TASK INPUT -
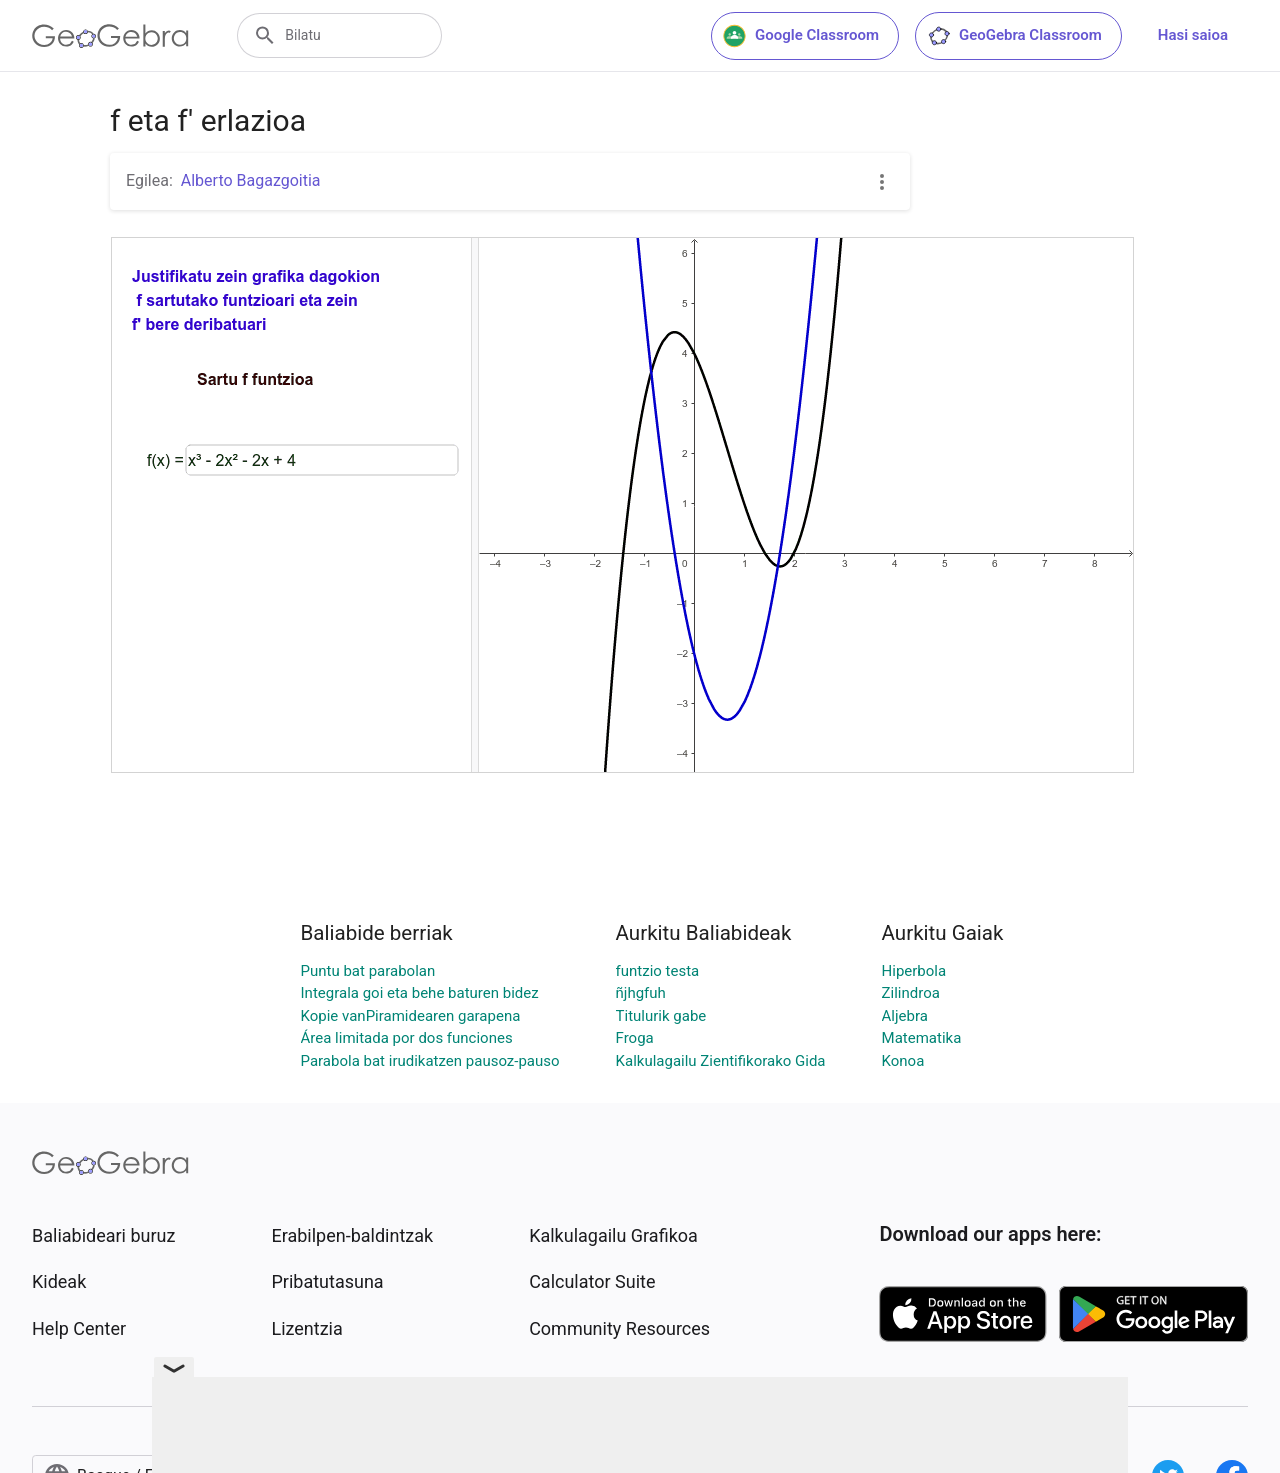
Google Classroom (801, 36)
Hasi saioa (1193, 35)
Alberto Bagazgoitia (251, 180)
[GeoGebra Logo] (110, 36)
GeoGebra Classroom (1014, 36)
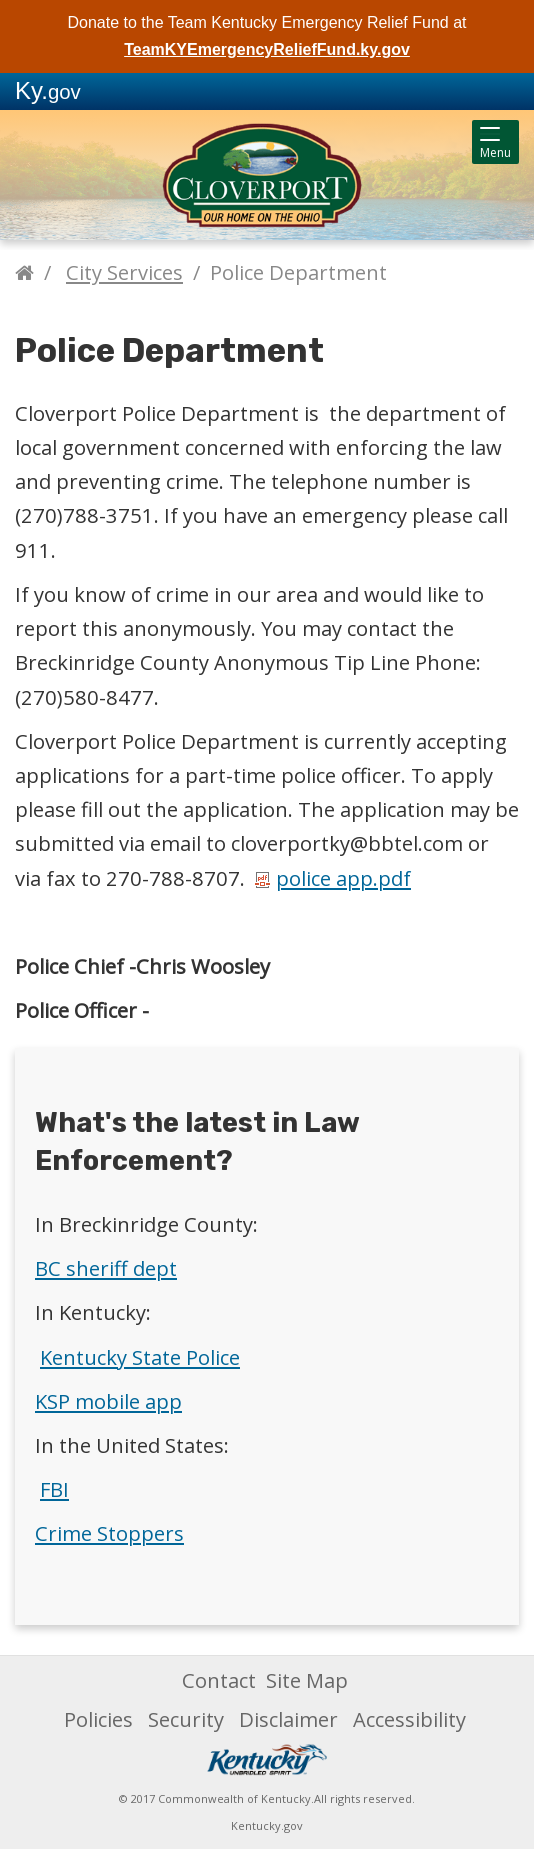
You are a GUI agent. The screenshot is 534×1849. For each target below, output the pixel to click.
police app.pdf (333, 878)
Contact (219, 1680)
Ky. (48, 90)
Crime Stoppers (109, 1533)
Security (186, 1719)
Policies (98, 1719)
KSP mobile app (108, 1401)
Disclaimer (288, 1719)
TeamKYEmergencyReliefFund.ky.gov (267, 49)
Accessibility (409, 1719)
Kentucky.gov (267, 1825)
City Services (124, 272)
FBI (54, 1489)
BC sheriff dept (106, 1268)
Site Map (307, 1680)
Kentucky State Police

EXERCISE DIRECTIONS - Give the records a second time exactly, keeping the images out.

RESULT FOR THIS TASK -
Google Classroom (801, 36)
Hasi saioa (1193, 35)
Alberto Bagazgoitia (251, 180)
[GeoGebra Logo] (110, 36)
GeoGebra Classroom (1014, 36)
You are a GUI agent. The screenshot is 534×1849. For each target below, output the pixel to click.
police app.pdf (333, 878)
Contact (219, 1680)
Ky. (48, 90)
Crime Stoppers (109, 1533)
Security (186, 1719)
Policies (98, 1719)
KSP mobile app (108, 1401)
Disclaimer (288, 1719)
TeamKYEmergencyReliefFund.ky.gov (267, 49)
Accessibility (409, 1719)
Kentucky.gov (267, 1825)
City Services (124, 272)
FBI (54, 1489)
BC sheriff dept (106, 1268)
Site Map (307, 1680)
Kentucky State Police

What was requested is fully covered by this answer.